● The task
Nothing but the lines from the one containing "افزودن کتاب (424, 18)" through the one containing "مرغ آمین (1263, 1077)", both included, should be given again, each exactly as written below.

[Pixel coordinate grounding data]

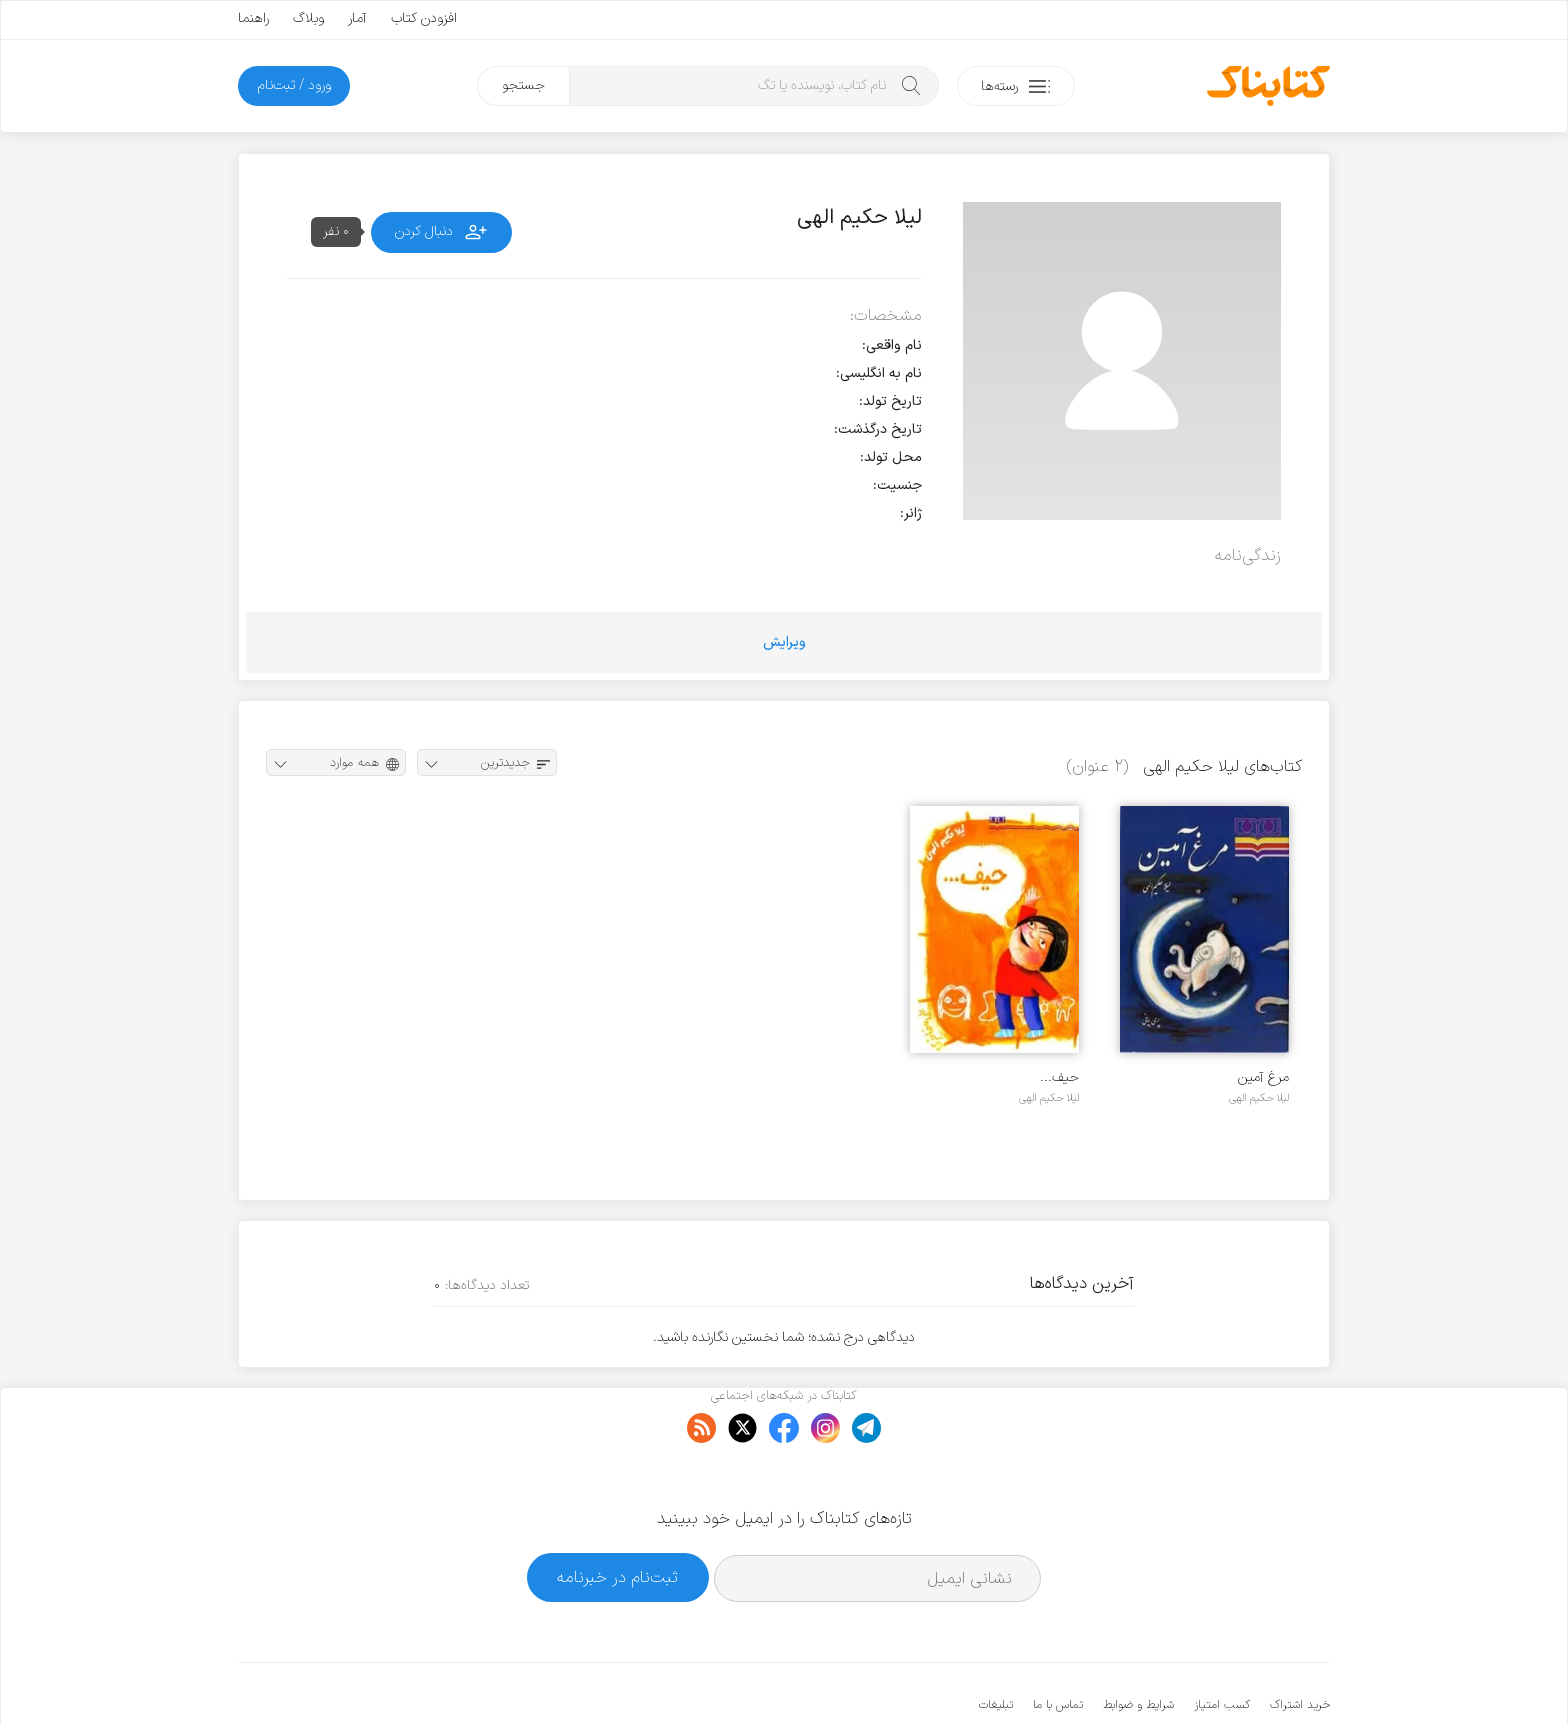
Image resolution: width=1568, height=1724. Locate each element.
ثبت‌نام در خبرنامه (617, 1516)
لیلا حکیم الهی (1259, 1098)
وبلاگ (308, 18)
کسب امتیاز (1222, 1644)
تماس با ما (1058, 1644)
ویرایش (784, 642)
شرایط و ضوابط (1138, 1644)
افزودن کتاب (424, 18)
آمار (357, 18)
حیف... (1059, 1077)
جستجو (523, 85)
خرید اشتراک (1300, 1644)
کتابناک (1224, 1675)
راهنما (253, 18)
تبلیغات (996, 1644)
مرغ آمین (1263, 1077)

--

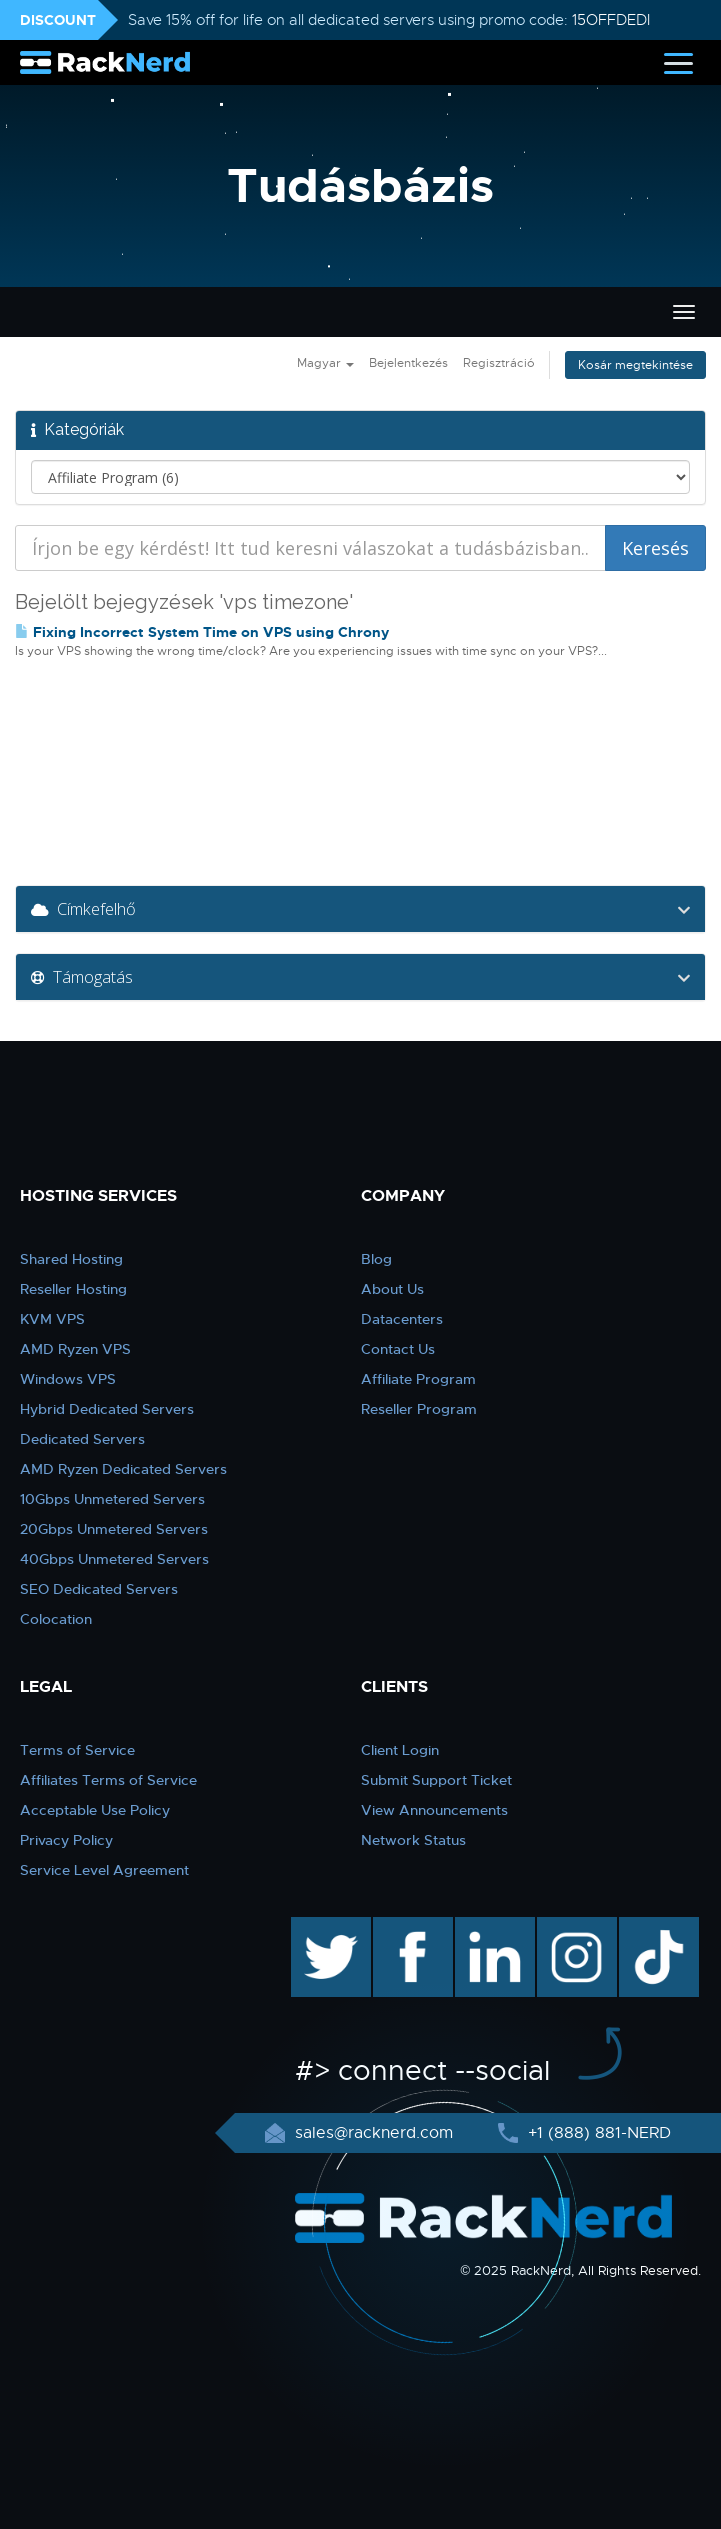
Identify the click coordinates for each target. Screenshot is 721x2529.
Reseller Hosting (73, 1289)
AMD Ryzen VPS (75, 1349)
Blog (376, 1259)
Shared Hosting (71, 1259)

==

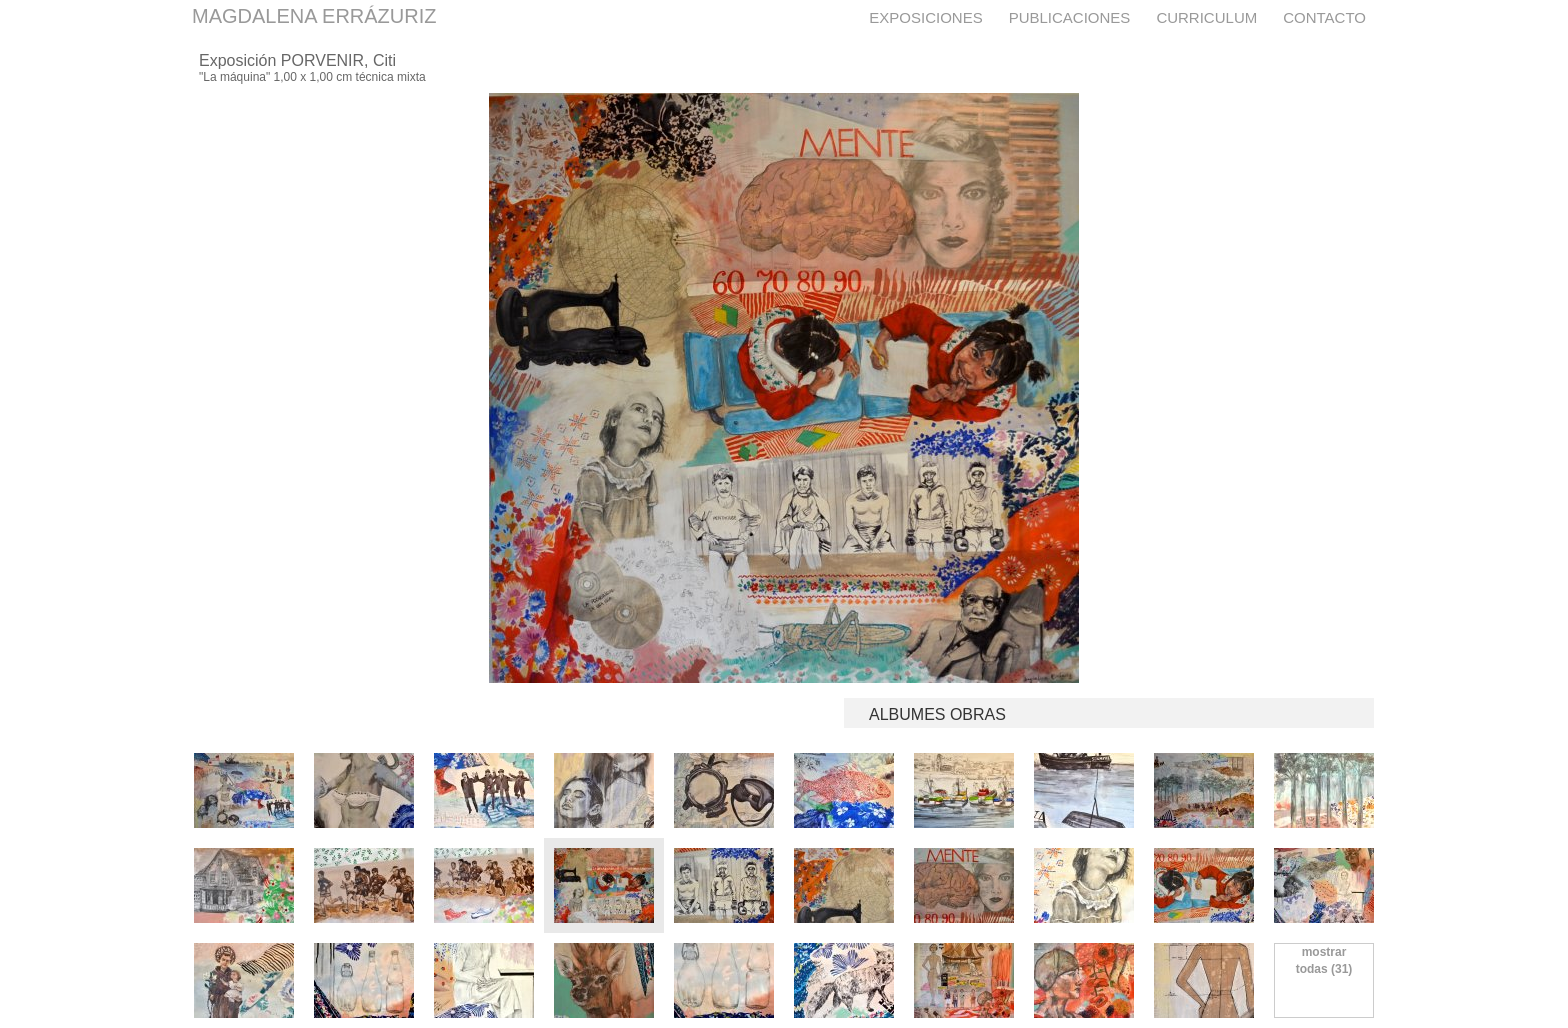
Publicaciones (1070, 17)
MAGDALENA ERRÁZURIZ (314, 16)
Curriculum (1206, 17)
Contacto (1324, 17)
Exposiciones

● Exercise output
افزودن کتاب (424, 18)
آمار (357, 18)
حیف... (1059, 1077)
جستجو (523, 85)
خرید اشتراک (1300, 1644)
کتابناک (1224, 1675)
راهنما (253, 18)
تبلیغات (996, 1644)
مرغ آمین (1263, 1077)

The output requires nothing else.